The Council — who kindly agreed that the contractors should back-fill the spoil heap for us — estimated this to be 18 cubic metres in size. However, when the contractors came to move it they found it was in fact over 200 cubic yards — a surprising statistic when you recall that every inch of that heap was built up by HADAS enthusiasts wielding only trowel, shovel, bucket and barrow.
Just as night follows day, so processing of finds follows a successful dig.
Thanks to the kind co-operation of the Borough Architect and the Borough Estates Department, we have secured part of the old United Dairies premises at Church End, Hendon, for use as a processing workshop. This is the area immediately behind the present PDSA shop on the corner of Church Road and Church Terrace.
Here pottery sorting, washing and marking will continue. It is hoped to start the workshop in the weekend of August 10-11. Members prepared to help can obtain further details nearer the time from Paddy Musgrove.
As mentioned in Newsletter No. 40, HADAS applied for other sites in the Church End Hendon development. The Borough has now kindly confirmed that next site will be in the area bounded on one side by Church Road and on two others by a Fuller Street and Sunny Gardens Road. The huts have already been moved to the new site.
It is hoped to grid the area in the weekend of August 31st/September 1st, and then to take out a preliminary trial trench across the site. Further work will depend on what evidence this trial trench produces.
Members who wish to help on the new site — which will be called Fuller Street — are asked to get in touch nearer the time with the Hon. Secretary, who will have more precise details.
Visit to Danebury and Rockbourne
A report by Eric Grant on the July 13th outing.
With the rain running down our necks and our feet dissolving into the Danebury turf, the question I wanted to ask our excellent site-guide was how the Iron Age inhabitants of Danebury survived the British climate in their timber and thatch huts whose traces are being found within the hill-fort. Perhaps they were better prepared than we imagine, for evidence from the excavations (which started in 1969) points to a civilised people living in ordered streets of dwellings and possessing the engineering ability to plan and construct the massive defences that still dominate the site.
The inner earthwork stands 3.5 metres high and encloses an area of 5.25 hectares (13 acres); its main feature of interest is the massive main gateway, guarded by an elaborate series of hornworks. The outer main gate shows a similar defence pattern. Thousands of beach pebbles were found by the excavators, representing the ammunition used by defending slingsmen.
The main period of construction of the fort was the second and first century BC, suggesting defence against other Iron Age peoples. A first century AD rebuilding of the main gate may well have been a hasty preparation against the Romans. Excavation within the Fort has shown a dense and complex pattern of streets, dwellings and pits, neatly picked out on the solid chalk sub-surface. Small finds included pottery, weaving equipment, iron currency bars and a Celtic gold stater.
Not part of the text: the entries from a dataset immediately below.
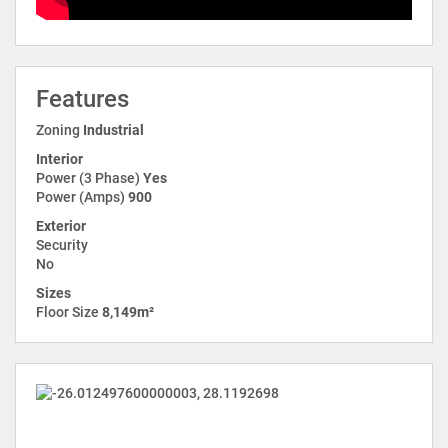
Features
Zoning
Industrial
Interior
Power (3 Phase)
Yes
Power (Amps)
900
Exterior
Security
No
Sizes
Floor Size
8,149m²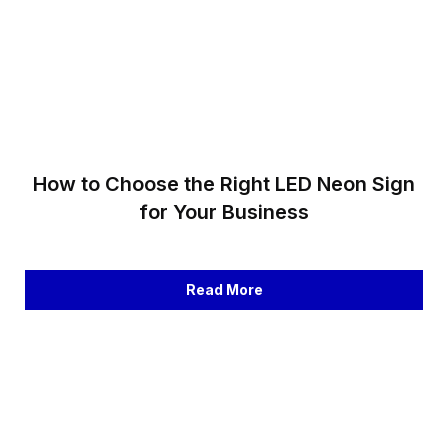
How to Choose the Right LED Neon Sign
for Your Business
Read More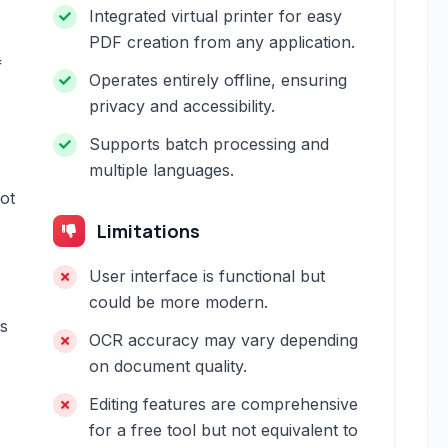
Integrated virtual printer for easy
PDF creation from any application.
f
Operates entirely offline, ensuring
privacy and accessibility.
Supports batch processing and
multiple languages.
not
Limitations
User interface is functional but
could be more modern.
ns
OCR accuracy may vary depending
on document quality.
Editing features are comprehensive
for a free tool but not equivalent to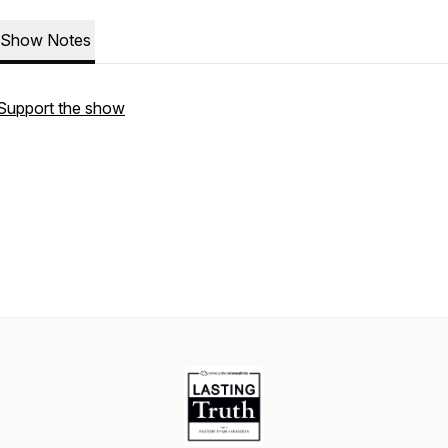
Show Notes
Support the show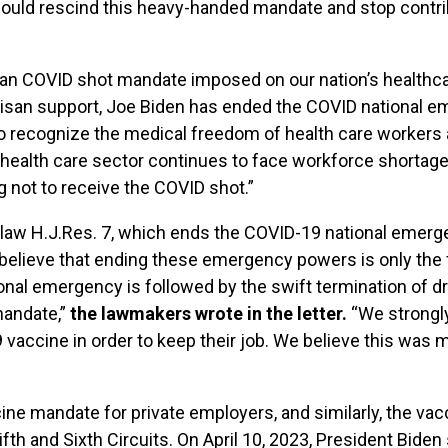
should rescind this heavy-handed mandate and stop contri
nian COVID shot mandate imposed on our nation’s healthc
isan support, Joe Biden has ended the COVID national e
to recognize the medical freedom of health care workers
health care sector continues to face workforce shortage
g not to receive the COVID shot.”
to law H.J.Res. 7, which ends the COVID-19 national emer
believe that ending these emergency powers is only the f
onal emergency is followed by the swift termination of d
mandate,”
the lawmakers wrote in the letter.
“We strongly 
vaccine in order to keep their job. We believe this was 
 mandate for private employers, and similarly, the vac
ifth and Sixth Circuits. On April 10, 2023, President Bide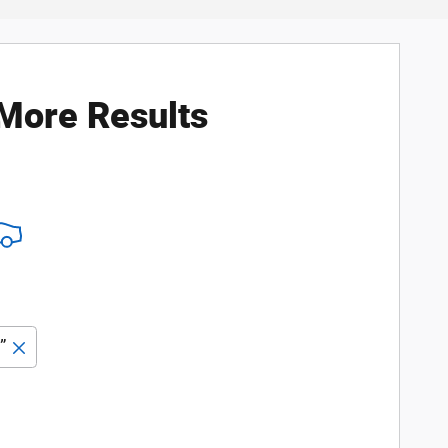
 More Results
”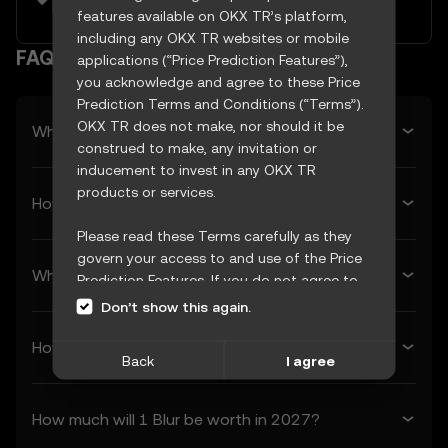
Try now
features available on OKX TR’s platform,
including any OKX TR websites or mobile
FAQ
applications (“Price Prediction Features”),
you acknowledge and agree to these Price
Prediction Terms and Conditions (“Terms”).
OKX TR does not make, nor should it be
What’s Blur’s predicted price tomorrow?
construed to make, any invitation or
inducement to invest in any OKX TR
products or services.
How much will Blur be worth next week?
Please read these Terms carefully as they
govern your access to and use of the Price
What’s Blur’s forecasted price next month?
Prediction Features. If you do not agree to
these Terms, or any other terms
Don’t show this again.
incorporated herein by reference
(collectively, “OKX TR Terms”), please cease
How much will 1 Blur be worth in 2026?
Back
I agree
access immediately. Your continued access
and use of the Price Prediction Features
constitute your acceptance of these Terms,
How much will 1 Blur be worth in 2027?
including any updates or modifications.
The unrelenting rain drove us into Salisbury for lunch, and some of the more energetic members managed to “do” the town in less than an hour. Rockbourne Roman Villa was next stop, and to remind us of the Mediterranean culture we were examining, the sun shone forth with welcome brightness. Our west country guide led us in unhurried fashion through the temporal and spatial development of this large villa, accidentally discovered in 1943 and excavated since then by the late A. T. Morley Hewitt.
The villa was occupied from the 1st to the 5th centuries AD and consisted of several wings arranged round a courtyard. 73 rooms have so far been discovered (not all are exposed to view). Several had heating systems and a few had somewhat uninspiring mosaic floors. A vast collection of finds is displayed in the adjoining Museum, along with a notice advertising “Roman Coins for sale”.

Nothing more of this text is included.